This is my story and it starts in the mid 80’s. As a young woman of about 26 I entered the consultant’s office, along with my husband. We were about to find out the results of tests regarding our inability to conceive. Words came back at me such as ‘blocked’ ‘scarring’ and ‘fallopian tubes’.
The outcome was it would be a miracle if I ever got pregnant.

As I worked with children (apart from my acting) I was devastated. My husband was disappointed but had never shared the desire for children in quite the same way as me.
At the time we were Christians so our church prayed for a miracle and I truly believed our prayers would be answered. So much so, I made career decisions around the idea that I would at some point get pregnant.
However it was not to be and even after failed IVF treatment, eventually I needed to face reality.

How did I cope?

By finding out who I really was and not letting others define me by my infertility.
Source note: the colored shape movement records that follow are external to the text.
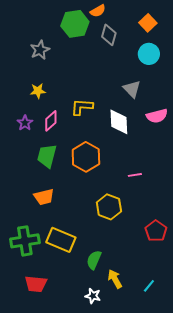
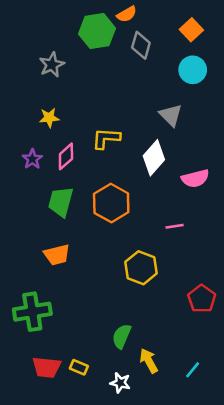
pink semicircle: (157, 116) -> (195, 178), moved
white diamond: (119, 122) -> (154, 158), turned 44
yellow rectangle: (61, 240) -> (79, 367), moved, size x0.5

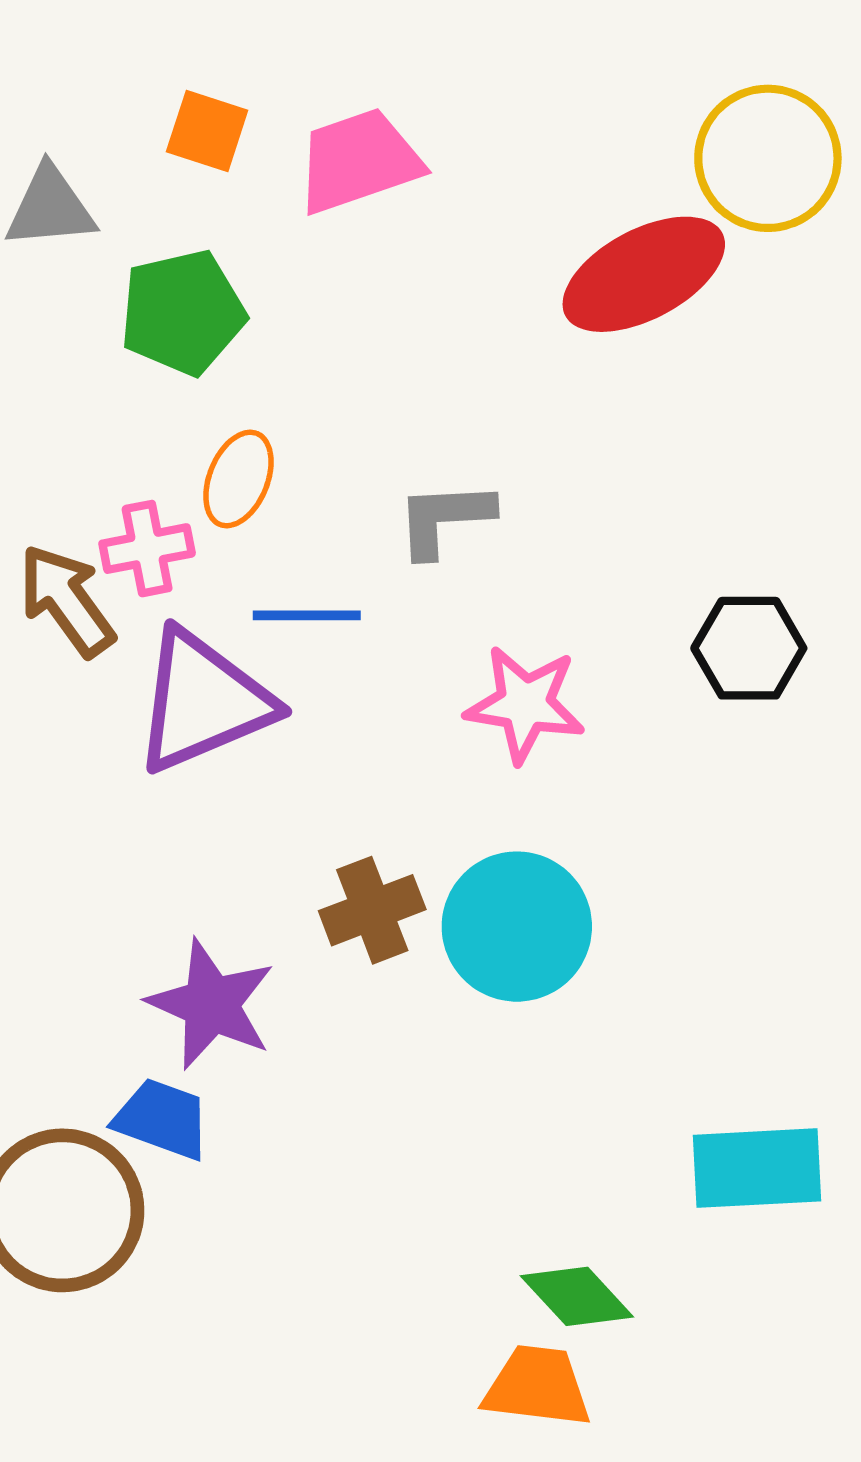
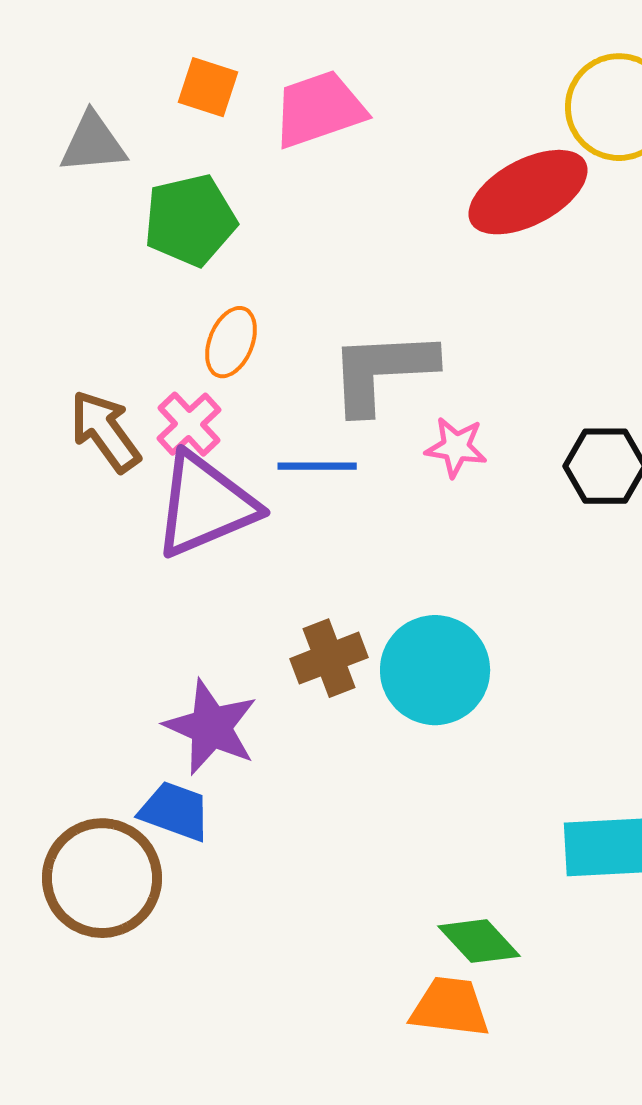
gray L-shape: (445, 519) -> (382, 371), size x1.5
pink cross: (147, 549) -> (189, 424), moved, turned -32
blue line: (307, 615) -> (317, 466), moved
pink star: (525, 704) -> (456, 447), moved, size x0.7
For example some religious people would say “you must have faith and you will get pregnant” ignoring the fact I already had a strong faith but nothing had resulted in success. One person even said “you do know you need to have intercourse to get pregnant”. If I had let these people define me I would have felt stupid, faithless and ineffective as a woman.
My advice for well meaning friends of someone who is infertile is ‘listen, don’t preach!’
By the way, I am now agnostic but I came to this decision many years later and it has nothing to do with my infertility.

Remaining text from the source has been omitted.